_ENTRIES SUPPLIED_:
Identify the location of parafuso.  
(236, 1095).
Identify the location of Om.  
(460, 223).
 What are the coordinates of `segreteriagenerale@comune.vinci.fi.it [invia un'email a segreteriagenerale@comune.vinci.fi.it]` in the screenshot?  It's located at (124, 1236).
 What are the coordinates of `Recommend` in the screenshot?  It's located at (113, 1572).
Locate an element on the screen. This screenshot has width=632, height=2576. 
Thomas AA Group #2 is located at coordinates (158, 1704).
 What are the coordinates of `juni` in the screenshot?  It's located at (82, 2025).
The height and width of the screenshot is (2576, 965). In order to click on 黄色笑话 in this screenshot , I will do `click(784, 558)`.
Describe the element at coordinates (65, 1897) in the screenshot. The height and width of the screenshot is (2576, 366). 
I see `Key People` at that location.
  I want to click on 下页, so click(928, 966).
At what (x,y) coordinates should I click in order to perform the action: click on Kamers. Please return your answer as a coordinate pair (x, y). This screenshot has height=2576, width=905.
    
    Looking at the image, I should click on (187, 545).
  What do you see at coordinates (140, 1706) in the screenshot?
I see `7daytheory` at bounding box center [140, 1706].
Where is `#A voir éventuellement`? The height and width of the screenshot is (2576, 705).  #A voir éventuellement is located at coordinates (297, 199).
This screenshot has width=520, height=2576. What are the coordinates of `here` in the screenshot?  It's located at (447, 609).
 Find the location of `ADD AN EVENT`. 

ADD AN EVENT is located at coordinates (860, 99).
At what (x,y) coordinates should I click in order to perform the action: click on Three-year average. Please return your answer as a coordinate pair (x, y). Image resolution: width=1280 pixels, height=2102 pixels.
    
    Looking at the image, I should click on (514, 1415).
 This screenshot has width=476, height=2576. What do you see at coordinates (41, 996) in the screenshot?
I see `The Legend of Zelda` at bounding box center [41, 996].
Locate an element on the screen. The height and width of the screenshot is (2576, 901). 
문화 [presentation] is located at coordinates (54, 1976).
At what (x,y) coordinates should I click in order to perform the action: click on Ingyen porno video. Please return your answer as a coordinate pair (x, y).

_TASK OBJECTIVE_:
Give back the full listing above, exactly as it reads.

_WORKED SOLUTION_:
Identify the location of parafuso.  
(236, 1095).
Identify the location of Om.  
(460, 223).
 What are the coordinates of `segreteriagenerale@comune.vinci.fi.it [invia un'email a segreteriagenerale@comune.vinci.fi.it]` in the screenshot?  It's located at (124, 1236).
 What are the coordinates of `Recommend` in the screenshot?  It's located at (113, 1572).
Locate an element on the screen. This screenshot has width=632, height=2576. 
Thomas AA Group #2 is located at coordinates (158, 1704).
 What are the coordinates of `juni` in the screenshot?  It's located at (82, 2025).
The height and width of the screenshot is (2576, 965). In order to click on 黄色笑话 in this screenshot , I will do `click(784, 558)`.
Describe the element at coordinates (65, 1897) in the screenshot. The height and width of the screenshot is (2576, 366). 
I see `Key People` at that location.
  I want to click on 下页, so click(928, 966).
At what (x,y) coordinates should I click in order to perform the action: click on Kamers. Please return your answer as a coordinate pair (x, y). This screenshot has height=2576, width=905.
    
    Looking at the image, I should click on (187, 545).
  What do you see at coordinates (140, 1706) in the screenshot?
I see `7daytheory` at bounding box center [140, 1706].
Where is `#A voir éventuellement`? The height and width of the screenshot is (2576, 705).  #A voir éventuellement is located at coordinates (297, 199).
This screenshot has width=520, height=2576. What are the coordinates of `here` in the screenshot?  It's located at (447, 609).
 Find the location of `ADD AN EVENT`. 

ADD AN EVENT is located at coordinates (860, 99).
At what (x,y) coordinates should I click in order to perform the action: click on Three-year average. Please return your answer as a coordinate pair (x, y). Image resolution: width=1280 pixels, height=2102 pixels.
    
    Looking at the image, I should click on (514, 1415).
 This screenshot has width=476, height=2576. What do you see at coordinates (41, 996) in the screenshot?
I see `The Legend of Zelda` at bounding box center [41, 996].
Locate an element on the screen. The height and width of the screenshot is (2576, 901). 
문화 [presentation] is located at coordinates (54, 1976).
At what (x,y) coordinates should I click in order to perform the action: click on Ingyen porno video. Please return your answer as a coordinate pair (x, y).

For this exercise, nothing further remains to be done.